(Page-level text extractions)
BEGIN

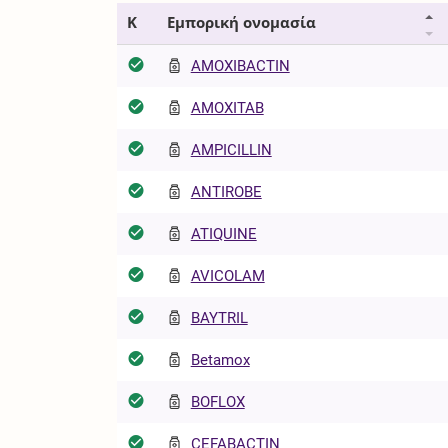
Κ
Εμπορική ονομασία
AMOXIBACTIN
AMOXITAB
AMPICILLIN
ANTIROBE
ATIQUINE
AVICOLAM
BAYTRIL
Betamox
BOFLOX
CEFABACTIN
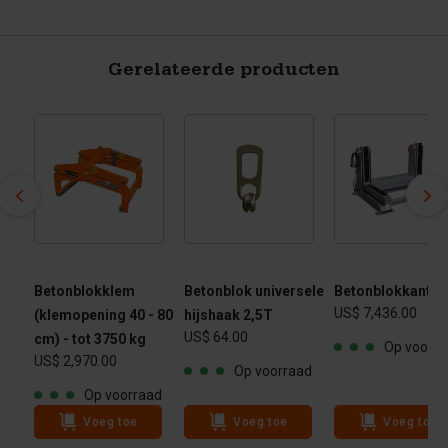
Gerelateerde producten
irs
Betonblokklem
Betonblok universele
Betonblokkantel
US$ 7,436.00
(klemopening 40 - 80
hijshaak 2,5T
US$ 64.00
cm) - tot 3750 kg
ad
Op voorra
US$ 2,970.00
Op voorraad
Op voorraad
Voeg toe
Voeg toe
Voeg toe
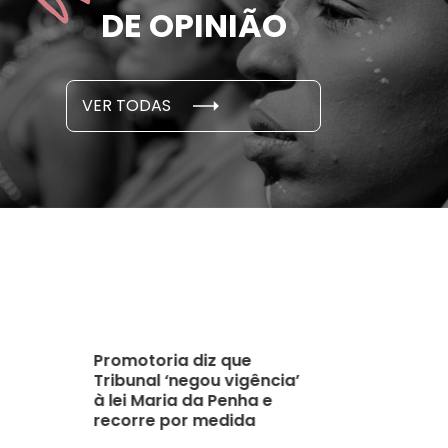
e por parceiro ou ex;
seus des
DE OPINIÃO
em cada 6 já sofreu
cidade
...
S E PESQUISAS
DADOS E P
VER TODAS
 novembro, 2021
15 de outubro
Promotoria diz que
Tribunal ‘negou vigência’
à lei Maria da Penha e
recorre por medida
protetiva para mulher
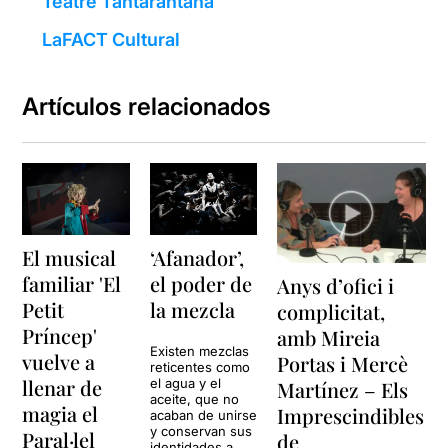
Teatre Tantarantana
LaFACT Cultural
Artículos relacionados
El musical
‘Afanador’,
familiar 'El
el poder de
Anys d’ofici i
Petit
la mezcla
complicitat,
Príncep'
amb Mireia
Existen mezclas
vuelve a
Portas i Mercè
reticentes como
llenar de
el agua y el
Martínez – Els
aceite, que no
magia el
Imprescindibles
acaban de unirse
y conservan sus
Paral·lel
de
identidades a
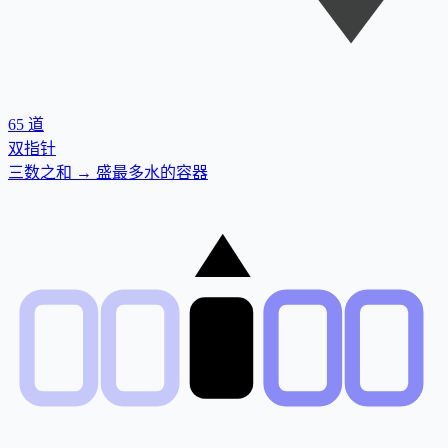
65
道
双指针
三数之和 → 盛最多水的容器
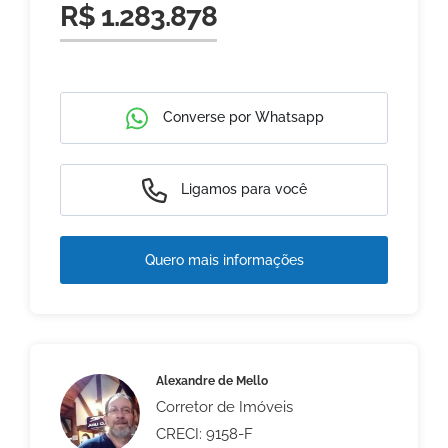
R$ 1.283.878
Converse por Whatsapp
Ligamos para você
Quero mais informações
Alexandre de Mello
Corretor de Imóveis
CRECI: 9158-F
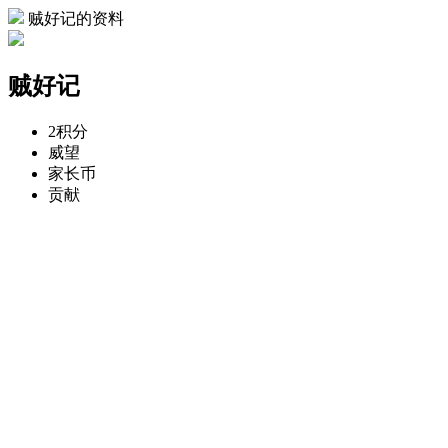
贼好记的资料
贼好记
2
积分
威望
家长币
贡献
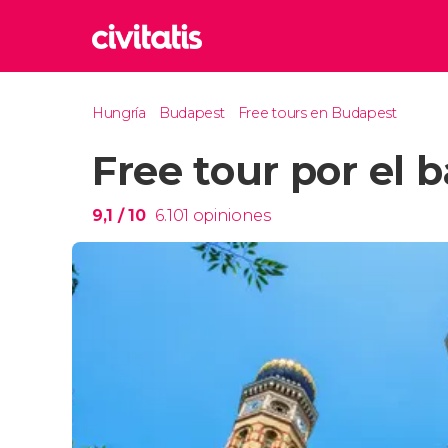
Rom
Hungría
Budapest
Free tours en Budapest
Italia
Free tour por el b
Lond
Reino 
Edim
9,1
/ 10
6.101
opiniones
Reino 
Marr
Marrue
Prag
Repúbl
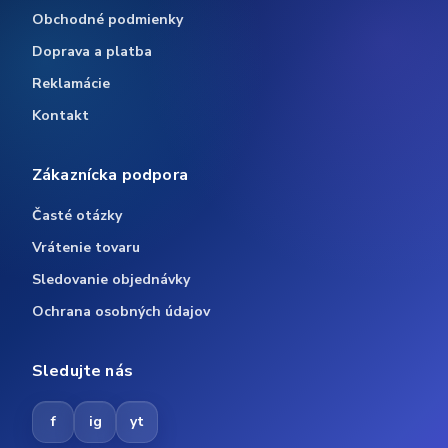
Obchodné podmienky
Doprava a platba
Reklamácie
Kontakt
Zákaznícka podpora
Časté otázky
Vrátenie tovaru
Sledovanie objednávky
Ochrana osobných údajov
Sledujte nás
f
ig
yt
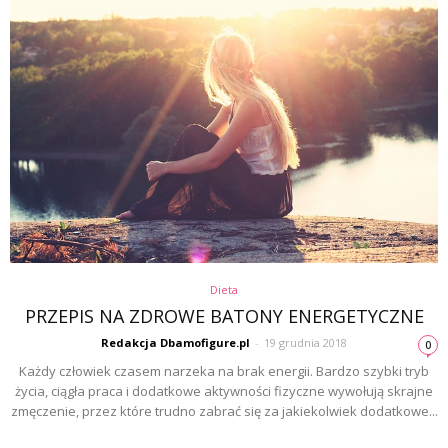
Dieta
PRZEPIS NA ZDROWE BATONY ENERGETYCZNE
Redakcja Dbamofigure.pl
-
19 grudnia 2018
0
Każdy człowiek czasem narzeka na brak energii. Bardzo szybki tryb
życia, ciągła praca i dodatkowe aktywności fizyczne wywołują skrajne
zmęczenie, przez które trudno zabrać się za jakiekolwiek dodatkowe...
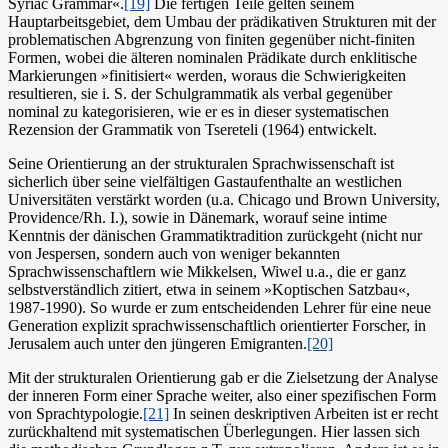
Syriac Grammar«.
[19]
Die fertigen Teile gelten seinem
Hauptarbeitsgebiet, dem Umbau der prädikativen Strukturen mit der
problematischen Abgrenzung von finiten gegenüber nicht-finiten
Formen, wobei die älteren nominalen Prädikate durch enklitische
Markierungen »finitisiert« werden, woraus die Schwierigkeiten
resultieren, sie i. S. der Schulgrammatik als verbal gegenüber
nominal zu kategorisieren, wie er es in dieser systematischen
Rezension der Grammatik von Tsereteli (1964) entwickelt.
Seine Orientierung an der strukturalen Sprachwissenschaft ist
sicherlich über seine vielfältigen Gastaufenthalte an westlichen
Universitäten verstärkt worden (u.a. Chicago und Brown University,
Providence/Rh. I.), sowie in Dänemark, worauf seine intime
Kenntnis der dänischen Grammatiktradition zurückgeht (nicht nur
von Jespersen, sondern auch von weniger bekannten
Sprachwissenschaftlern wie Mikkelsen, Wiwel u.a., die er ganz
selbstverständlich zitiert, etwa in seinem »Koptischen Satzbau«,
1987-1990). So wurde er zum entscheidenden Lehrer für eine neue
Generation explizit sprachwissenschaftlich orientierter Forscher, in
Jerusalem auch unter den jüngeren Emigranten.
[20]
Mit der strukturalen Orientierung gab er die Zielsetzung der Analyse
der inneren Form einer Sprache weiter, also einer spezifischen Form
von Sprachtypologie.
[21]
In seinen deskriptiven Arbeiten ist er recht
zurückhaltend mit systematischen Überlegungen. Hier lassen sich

END

Report all lines above with "seinem".

(ANSWER SECTION)
Die fertigen Teile gelten seinem
selbstverständlich zitiert, etwa in seinem »Koptischen Satzbau«,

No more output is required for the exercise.